■ Supplied material ■
———

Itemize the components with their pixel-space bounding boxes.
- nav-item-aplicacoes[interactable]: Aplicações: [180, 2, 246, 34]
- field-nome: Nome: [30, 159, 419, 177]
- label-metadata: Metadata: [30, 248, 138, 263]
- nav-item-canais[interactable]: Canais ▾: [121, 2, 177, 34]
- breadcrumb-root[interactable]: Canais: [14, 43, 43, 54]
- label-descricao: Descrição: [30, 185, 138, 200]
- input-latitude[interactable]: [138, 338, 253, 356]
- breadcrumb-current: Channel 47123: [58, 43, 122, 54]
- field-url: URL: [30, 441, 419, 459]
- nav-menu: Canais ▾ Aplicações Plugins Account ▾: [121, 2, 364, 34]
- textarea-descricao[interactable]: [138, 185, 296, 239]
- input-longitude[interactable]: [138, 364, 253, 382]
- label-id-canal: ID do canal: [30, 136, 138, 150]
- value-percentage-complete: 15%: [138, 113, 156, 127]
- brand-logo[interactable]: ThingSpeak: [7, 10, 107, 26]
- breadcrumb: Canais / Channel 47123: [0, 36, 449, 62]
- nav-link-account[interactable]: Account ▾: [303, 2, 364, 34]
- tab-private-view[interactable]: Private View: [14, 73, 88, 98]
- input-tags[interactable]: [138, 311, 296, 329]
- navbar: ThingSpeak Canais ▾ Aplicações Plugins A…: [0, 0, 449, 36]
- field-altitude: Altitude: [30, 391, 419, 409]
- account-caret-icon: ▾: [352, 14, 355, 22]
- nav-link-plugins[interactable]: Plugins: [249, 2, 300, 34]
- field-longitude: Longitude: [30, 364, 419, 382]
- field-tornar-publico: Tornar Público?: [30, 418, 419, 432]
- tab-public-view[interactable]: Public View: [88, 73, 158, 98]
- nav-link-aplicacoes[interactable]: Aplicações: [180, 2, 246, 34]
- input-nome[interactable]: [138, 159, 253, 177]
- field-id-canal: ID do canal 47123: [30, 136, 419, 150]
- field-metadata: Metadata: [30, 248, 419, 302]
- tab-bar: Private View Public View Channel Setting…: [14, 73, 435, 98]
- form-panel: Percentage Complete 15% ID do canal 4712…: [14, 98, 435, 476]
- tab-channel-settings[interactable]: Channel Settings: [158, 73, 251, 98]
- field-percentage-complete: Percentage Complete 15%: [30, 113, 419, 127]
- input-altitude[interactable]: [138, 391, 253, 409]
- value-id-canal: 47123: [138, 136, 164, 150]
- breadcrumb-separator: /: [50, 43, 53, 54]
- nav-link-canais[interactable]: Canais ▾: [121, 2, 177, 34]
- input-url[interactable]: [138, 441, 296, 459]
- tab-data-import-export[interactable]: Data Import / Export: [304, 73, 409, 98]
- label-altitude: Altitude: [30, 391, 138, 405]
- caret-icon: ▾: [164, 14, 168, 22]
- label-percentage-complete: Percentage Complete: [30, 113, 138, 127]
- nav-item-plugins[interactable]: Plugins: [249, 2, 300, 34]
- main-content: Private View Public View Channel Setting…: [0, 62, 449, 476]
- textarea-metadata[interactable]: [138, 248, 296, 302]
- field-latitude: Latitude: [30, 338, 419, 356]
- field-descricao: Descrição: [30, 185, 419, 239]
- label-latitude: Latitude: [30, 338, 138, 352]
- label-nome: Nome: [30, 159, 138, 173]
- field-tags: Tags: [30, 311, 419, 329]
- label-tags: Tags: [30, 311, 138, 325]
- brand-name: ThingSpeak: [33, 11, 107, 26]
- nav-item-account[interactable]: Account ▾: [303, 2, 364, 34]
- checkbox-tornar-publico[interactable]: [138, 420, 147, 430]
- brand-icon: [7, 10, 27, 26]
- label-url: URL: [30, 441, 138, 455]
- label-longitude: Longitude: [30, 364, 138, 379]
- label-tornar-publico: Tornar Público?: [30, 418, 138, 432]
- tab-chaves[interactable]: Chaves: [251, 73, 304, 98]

———

■ The problem ■
I need every line from the material that contains the word "latitude".

■ Expected output ■
- input-latitude[interactable]: [138, 338, 253, 356]
- field-latitude: Latitude: [30, 338, 419, 356]
- label-latitude: Latitude: [30, 338, 138, 352]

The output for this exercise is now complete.